The allegations of the complaint recite generally that the action is brought on behalf of bus riders in the Washington, D.C., metropolitan area; that defendant-appellee D.C. Transit System, Inc. (Transit) operates buses in that area; and that the Washington Metropolitan Area Transit Commission (the Commission) is a regulatory agency charged with the regulation of rates and services performed by Transit. The complaint outlines briefly the circumstances relating to certain orders of the Commission as to the operation of Transit and its fare structure; decisions of this court reviewing a number of the orders; and the pendency of further proceedings before this court to review certain of the orders- — -all of which is alleged to result in the establishment of a court-ordered reserve of at least $1.5 million in fare overcharges, and potentially much more depending upon the outcome of the pending review proceedings. The complaint then goes on to make allegations concerning the shaky financial condition of Transit, particularly the inadequacy of its working capital position; the nature of relationships between Transit, a parent corporation, and wholly-owned subsidiary corporations of Transit; the circumstance of debts owed Transit by the parent and subsidiaries; and the ownership by Transit and its subsidiaries of a number of real estate properties once used as part of the transportation system but no longer needed or used by Transit in the furnishing of bus transportation.

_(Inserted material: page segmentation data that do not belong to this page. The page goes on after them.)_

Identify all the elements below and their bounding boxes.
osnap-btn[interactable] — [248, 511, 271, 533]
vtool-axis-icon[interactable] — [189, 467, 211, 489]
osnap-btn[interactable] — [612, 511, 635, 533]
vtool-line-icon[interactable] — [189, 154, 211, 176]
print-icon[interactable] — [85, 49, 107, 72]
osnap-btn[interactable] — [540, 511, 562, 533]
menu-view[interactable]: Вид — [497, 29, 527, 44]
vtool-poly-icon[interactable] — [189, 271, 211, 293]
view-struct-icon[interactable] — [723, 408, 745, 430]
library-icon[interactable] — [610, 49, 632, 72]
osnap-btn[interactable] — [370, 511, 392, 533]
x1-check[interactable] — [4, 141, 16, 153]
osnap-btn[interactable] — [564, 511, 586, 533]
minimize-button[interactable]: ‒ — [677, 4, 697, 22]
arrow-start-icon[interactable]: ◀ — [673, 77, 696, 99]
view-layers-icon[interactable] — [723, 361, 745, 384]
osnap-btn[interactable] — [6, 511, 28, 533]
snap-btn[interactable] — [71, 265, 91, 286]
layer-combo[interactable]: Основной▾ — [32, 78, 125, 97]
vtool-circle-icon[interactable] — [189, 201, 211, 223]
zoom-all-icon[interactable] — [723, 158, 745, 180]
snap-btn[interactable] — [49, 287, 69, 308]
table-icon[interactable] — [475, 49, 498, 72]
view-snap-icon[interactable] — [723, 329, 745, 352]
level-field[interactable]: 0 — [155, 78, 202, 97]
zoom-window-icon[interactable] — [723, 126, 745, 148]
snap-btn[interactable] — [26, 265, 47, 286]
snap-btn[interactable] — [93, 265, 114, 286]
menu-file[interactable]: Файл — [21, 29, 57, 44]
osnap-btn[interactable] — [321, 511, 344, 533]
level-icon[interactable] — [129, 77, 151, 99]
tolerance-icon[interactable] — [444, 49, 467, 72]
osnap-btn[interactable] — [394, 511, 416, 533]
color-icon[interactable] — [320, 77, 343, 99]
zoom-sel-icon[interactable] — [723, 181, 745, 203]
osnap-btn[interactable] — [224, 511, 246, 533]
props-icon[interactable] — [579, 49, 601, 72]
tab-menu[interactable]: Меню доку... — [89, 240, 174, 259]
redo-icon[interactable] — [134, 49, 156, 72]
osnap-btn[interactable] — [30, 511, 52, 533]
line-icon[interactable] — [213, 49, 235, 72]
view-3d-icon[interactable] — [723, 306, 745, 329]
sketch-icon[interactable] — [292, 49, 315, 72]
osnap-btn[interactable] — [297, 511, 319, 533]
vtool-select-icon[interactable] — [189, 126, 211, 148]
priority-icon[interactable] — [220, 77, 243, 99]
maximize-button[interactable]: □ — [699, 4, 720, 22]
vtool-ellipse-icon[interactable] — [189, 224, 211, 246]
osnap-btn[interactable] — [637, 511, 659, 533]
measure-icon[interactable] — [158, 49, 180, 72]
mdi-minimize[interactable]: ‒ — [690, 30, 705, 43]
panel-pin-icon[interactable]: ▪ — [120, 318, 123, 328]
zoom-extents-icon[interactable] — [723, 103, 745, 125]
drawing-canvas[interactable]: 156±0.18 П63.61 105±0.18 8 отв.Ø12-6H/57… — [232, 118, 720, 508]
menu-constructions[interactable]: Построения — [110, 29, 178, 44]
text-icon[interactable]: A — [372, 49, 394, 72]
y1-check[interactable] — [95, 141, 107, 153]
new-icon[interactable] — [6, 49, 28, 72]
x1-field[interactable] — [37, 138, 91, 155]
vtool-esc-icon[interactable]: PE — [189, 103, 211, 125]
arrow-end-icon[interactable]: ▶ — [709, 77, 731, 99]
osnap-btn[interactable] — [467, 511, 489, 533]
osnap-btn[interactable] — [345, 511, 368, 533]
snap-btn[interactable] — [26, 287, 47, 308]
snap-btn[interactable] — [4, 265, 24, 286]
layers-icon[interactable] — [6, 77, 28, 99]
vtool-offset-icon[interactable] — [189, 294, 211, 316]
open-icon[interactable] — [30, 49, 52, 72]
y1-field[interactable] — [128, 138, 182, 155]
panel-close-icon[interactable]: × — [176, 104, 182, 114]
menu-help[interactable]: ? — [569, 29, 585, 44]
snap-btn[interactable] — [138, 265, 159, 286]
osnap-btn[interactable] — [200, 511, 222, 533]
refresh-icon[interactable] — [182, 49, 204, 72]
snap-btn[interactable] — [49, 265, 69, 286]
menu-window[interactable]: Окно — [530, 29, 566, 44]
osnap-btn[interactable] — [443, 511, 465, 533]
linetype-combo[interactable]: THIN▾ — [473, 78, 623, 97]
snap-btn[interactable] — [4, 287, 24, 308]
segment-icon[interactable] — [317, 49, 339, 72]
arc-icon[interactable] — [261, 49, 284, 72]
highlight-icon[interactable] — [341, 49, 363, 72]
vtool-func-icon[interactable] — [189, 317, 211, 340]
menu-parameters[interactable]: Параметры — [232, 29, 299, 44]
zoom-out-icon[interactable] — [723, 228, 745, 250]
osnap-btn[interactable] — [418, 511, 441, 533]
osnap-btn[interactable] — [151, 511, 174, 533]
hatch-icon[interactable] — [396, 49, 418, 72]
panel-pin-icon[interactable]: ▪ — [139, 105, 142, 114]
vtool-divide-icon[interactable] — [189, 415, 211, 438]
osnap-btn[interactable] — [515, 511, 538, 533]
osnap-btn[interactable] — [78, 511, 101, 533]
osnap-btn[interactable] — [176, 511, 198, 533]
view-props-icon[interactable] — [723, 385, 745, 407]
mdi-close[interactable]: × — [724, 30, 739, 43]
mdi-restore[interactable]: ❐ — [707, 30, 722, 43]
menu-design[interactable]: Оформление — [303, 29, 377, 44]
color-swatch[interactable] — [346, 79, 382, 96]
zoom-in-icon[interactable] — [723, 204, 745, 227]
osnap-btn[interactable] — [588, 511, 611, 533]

Finally, it is alleged that transit will not, for various reasons, take advantage of opportunities available to it to improve its financial situation, primarily the collection of debts due from parent and subsidiary companies and the sale of non-operating real estate properties. Drawing on the background sketched by these allegations, the complaint concludes that “only by suit brought by an independent receiver can the rights of creditors, and the rights of the public to *1180 continuing and reliable bus service be obtained.” Therefore, the prayer for relief requests: '

1. That the court appoint a receiver of the defendant D.C. Transit System, Inc. with plenary powers to manage said company and to enforce all its rights against its corporate parents in the holding company family to which it belongs and to sell such properties of its non-operating subsidiaries as may be necessary to assure adequate working capital and maintenance of public service.
2. Such other and further relief as to the court may seem just and proper.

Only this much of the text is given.